Stored dataset items
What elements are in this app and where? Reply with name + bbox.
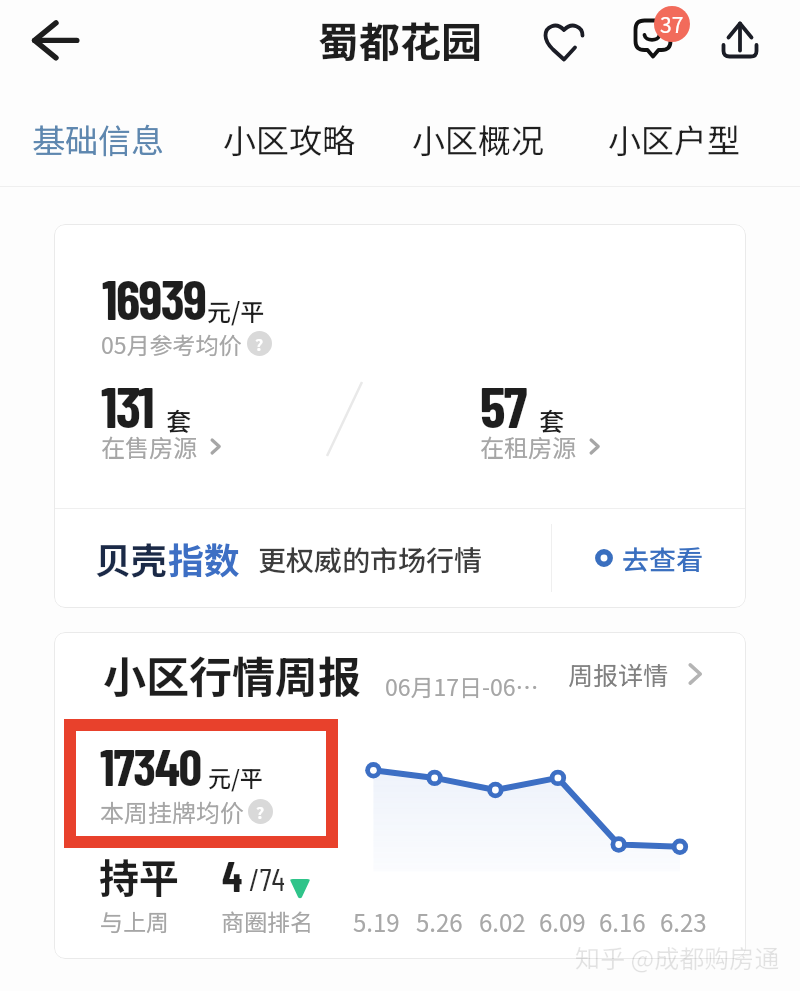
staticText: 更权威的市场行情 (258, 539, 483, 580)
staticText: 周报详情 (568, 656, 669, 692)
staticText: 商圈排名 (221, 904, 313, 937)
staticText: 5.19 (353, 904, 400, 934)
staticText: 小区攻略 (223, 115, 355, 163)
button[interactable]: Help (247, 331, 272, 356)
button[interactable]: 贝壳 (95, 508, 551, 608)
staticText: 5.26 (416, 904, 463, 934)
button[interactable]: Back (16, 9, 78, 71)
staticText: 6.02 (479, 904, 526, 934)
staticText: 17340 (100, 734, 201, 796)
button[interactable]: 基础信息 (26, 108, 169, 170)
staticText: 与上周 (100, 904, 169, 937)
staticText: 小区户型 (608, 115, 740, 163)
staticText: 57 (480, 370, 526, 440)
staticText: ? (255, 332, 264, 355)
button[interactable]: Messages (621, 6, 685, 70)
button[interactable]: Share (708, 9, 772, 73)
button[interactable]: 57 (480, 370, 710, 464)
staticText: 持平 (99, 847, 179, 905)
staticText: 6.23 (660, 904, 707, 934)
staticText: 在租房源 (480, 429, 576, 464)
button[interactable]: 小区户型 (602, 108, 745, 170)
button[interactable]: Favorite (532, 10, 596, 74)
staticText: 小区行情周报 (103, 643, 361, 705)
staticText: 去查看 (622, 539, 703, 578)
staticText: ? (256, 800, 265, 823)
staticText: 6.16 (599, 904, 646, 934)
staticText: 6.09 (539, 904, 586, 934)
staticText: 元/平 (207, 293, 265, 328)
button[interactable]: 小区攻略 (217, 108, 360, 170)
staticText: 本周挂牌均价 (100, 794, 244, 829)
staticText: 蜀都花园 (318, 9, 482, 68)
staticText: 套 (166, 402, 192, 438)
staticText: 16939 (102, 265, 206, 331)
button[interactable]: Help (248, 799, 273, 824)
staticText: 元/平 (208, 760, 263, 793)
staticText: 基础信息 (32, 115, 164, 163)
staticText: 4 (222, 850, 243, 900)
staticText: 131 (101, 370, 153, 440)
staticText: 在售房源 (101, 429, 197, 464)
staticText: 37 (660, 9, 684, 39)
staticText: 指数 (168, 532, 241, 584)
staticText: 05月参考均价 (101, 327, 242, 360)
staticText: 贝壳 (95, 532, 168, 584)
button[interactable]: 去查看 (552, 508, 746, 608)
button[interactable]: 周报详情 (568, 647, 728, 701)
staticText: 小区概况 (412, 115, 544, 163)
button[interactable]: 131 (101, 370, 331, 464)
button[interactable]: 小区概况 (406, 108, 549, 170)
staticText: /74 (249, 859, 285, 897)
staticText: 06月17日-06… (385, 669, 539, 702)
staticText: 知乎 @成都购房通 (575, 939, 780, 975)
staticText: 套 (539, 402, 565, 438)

PROBLEM TO SOLVE:
Check each line of the records above for the string "Help", and report every line that has it.

SOLUTION:
button[interactable]: Help (247, 331, 272, 356)
button[interactable]: Help (248, 799, 273, 824)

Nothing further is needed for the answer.